In years past when revolvers were more, or at least as popular as semi-autos this was pretty much common knowledge. Unfortunately, the old timers seemed to have failed to pass this on to many younger shooters who started out on semi-autos. Unfortunately, many of the younger crowd decides to try a revolver and, when they can't find the slide rails or firing pin block plungers they're used to lubing, they go looking for something to apply the fancy mil-spec synthetic lube that the gun shop ninja told them was so great.
It's understandable really, they've learned all along that guns need to be lubricated and, since a revolver is a gun, it must need to have lubrication applied
somewhere. Unfortunately, they often resort to trying to lube the extractor rod (usually applying oil under the extractor where it shouldn't be) or dripping oil into any opening into the action that they can find. As more seasoned revolver shooters know, that's a bad idea because all it will do is attract dirt.
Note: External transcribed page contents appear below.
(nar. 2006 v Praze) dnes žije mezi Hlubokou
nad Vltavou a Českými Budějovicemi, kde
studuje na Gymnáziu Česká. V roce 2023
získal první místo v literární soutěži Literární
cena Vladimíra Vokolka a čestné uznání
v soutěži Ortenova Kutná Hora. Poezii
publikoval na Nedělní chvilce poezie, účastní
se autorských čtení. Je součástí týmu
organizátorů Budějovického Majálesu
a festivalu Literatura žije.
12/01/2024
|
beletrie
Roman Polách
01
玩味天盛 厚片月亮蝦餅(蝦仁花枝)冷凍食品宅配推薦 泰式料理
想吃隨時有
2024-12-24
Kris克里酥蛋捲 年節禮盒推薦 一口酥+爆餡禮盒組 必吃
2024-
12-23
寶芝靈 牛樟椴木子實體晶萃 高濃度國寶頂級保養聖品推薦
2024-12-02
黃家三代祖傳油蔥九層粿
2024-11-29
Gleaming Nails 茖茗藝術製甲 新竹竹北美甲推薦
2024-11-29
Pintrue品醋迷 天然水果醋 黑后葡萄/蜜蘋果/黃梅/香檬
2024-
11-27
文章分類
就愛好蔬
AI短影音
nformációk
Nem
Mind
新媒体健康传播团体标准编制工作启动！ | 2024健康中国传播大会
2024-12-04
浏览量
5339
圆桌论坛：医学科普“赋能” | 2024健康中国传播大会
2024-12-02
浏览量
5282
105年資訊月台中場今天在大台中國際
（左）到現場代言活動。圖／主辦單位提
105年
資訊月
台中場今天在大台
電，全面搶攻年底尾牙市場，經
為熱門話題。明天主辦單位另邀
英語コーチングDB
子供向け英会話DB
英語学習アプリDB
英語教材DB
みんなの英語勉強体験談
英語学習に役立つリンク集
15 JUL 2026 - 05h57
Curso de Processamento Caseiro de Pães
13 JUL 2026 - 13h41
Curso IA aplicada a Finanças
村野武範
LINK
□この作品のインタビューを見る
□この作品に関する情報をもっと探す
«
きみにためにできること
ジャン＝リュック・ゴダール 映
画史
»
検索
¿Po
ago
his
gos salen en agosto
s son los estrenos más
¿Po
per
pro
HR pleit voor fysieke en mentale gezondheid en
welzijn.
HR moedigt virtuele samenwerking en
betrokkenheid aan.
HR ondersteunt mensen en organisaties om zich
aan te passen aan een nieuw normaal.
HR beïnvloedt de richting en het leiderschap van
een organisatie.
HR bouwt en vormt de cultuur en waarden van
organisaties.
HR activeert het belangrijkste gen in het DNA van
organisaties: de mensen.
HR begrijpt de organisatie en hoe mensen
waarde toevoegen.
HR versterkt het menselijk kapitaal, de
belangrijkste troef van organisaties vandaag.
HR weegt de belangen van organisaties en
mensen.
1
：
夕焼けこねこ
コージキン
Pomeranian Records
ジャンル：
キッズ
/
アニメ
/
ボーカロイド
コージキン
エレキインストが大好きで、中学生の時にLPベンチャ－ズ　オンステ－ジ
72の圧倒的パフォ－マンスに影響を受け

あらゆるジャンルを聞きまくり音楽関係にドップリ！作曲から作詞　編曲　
So, for those who aren't as familiar with revolvers, here is what should be lubricated and how: any friction or contact points in the action should have
no more than one small drop of gun oil applied to them. In addition, these parts need to be lubricated rarely (once a year is probably more than enough). I generally only lube the actions of my revolvers if I'm already doing something else like changing springs or cleaning out old lube and grit on a used gun I've just purchased.
In addition, don't try to lube the action by dripping or spraying oil in without disassembling the gun such through the opening left by a cocked hammer as it is a sure way to get way too much lube exactly where it shouldn't be. On a S&W, Colt, Taurus, Rossi, or other revolver with a sideplate, simply popping the sideplate off usually gives ample access to any and all parts that need lubrication. A Ruger or Charter Arms with their no-sideplate design are a bit less convenient to lube as they actually have to be disassembled.
If you don't feel comfortable popping a sideplate or pulling the innards from the frame, don't try to lubricate the action. As I said before, a revolver is better off not being lubed at all than it is being over lubricated and/or lubed in the wrong places.
Finally,
resist the temptation to lube the cylinder, extractor, crane/yoke, and/or ejector rod. These parts don't need to be lubed and all lubrication will do to them is leave unwanted residue and/or attract dirt and grime. At best, dried oil or grease will make the cylinder turn sluggishly and negatively affect the feel of the action. At worst, it will attract dirt, unburnt powder, and other debris and cause the dreaded "junk under the extractor jam."